A mão sangrenta aperta a mão do embasbacado

Um bom agente de Inteligência certamente perceberia os indícios do começo de um boom econômico, alertando seus superiores em tempo hábil. Mas, além da inexperiência, tenho outra atenuante: ninguém na VPR captou a direção dos ventos econômicos (nem mesmo o Ladislaw Dowbor, economista por formação). Fomos todos pegos de calça curta e, em pouco tempo, nos vimos isolados politicamente, o que facilitou nosso aniquilamento militar.

Gato escaldado, hoje me mantenho sempre atento aos rumos da economia, pois eles geralmente antecipam o que está para vir na política.
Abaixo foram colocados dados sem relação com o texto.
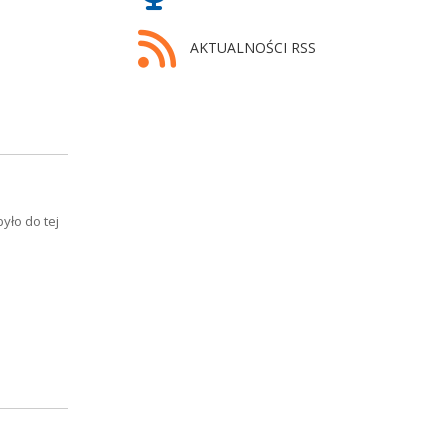
AKTUALNOŚCI RSS
yło do tej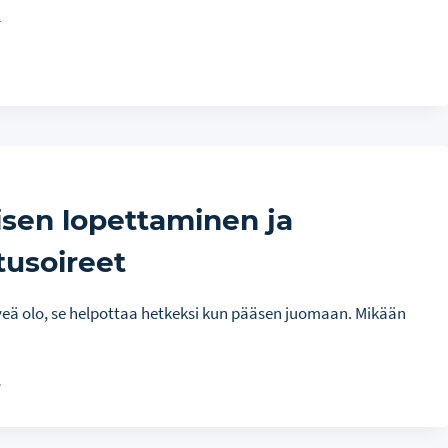
SSASTA
HTI
LOA.
sen lopettaminen ja
tusoireet
veä olo, se helpottaa hetkeksi kun pääsen juomaan. Mikään
…
OMISEN
PETTAMINEN
EROITUSOIREET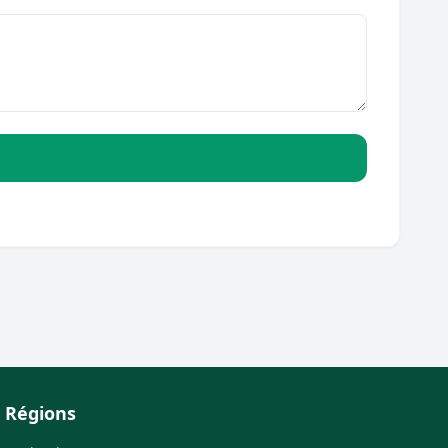
Régions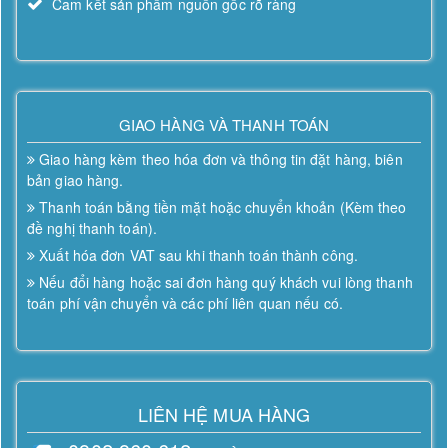
Cam kết sản phẩm nguồn gốc rõ ràng
GIAO HÀNG VÀ THANH TOÁN
Giao hàng kèm theo hóa đơn và thông tin đặt hàng, biên
bản giao hàng.
Thanh toán bằng tiền mặt hoặc chuyển khoản (Kèm theo
đề nghị thanh toán).
Xuất hóa đơn VAT sau khi thanh toán thành công.
Nếu đổi hàng hoặc sai đơn hàng quý khách vui lòng thanh
toán phí vận chuyển và các phí liên quan nếu có.
LIÊN HỆ MUA HÀNG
No 3º trimestre de 2014, p. ex., eu já sabia que o mandato presidencial seguinte inevitavelmente transcorreria sob uma aguda recessão econômica. E, tendo a certeza de que a Dilma não estava nem de longe à altura do desafio que enfrentaria caso reeleita, favoreci tanto a candidatura de Marina Silva quanto a tendência interna do PT que pregava a volta do Lula, com a mudança de cabeça-de-chapa.
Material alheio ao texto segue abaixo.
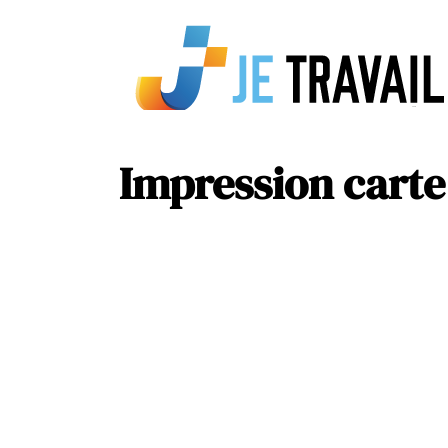
Impression carte 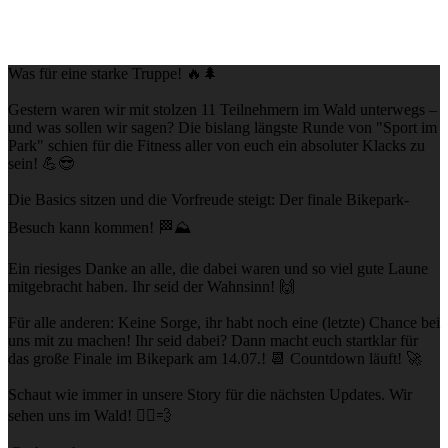
Was für eine starke Truppe! 🔥🌲
Gestern waren wir mit stolzen 11 Teilnehmern im Wald unterwegs –
und was sollen wir sagen? Die bislang längste Runde von "Sport im
Park" schien für die Fitness aller von euch ein absoluter Klacks zu
sein! 💪😎
Die Basics sitzen und die Vorfreude steigt: Der finale Bikepark-
Besuch kann kommen! 🏁⛰️
Ein riesiges Danke an alle, die dabei waren und so viel gute Laune
mitgebracht haben. Ihr seid der Wahnsinn! 🙌
Für alle anderen: Keine Sorge, ihr habt noch eine (letzte) Chance bei
uns mit zu machen! Ihr seid dabei? Dann macht euch startklar für
das große Finale im Bikepark am 14.07.! 📆 Countdown läuft! 🚀
Schaut wie immer in unsere Story für die nächsten Updates. Wir
sehen uns im Wald! 🚴‍♂️💨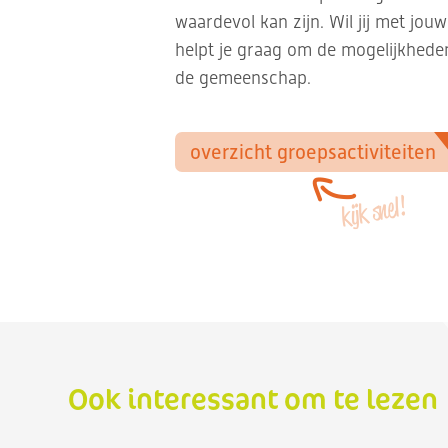
waardevol kan zijn. Wil jij met jo
helpt je graag om de mogelijkheden
de gemeenschap.
overzicht groepsactiviteiten
kijk snel!
Ook interessant om te lezen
Infelizmente, Marina foi desconstruída pelo Goebbels do PT (João Santana, responsável direto pelo pior estelionato eleitoral de todos os tempos no Brasil) e Lula cometeu um dos maiores erros de sua vida, ao não insistir com a teimosa criatura para que se sujeitasse à vontade do seu criador. O resultado veio no ano passado com o impeachment, a derrota mais acachapante que sofremos desde 1964.
Bem melhor seria se Lula tivesse disputado esta eleição!
Desde então venho insistindo em que a esquerda precisa abandonar definitivamente as ilusões eleitoeiras e recolocar a superação do capitalismo como prioridade máxima de sua atuação, travando as lutas do povo ao lado do povo para organizá-lo e acumular forças, até se tornar capaz de oferecer uma verdadeira alternativa de poder.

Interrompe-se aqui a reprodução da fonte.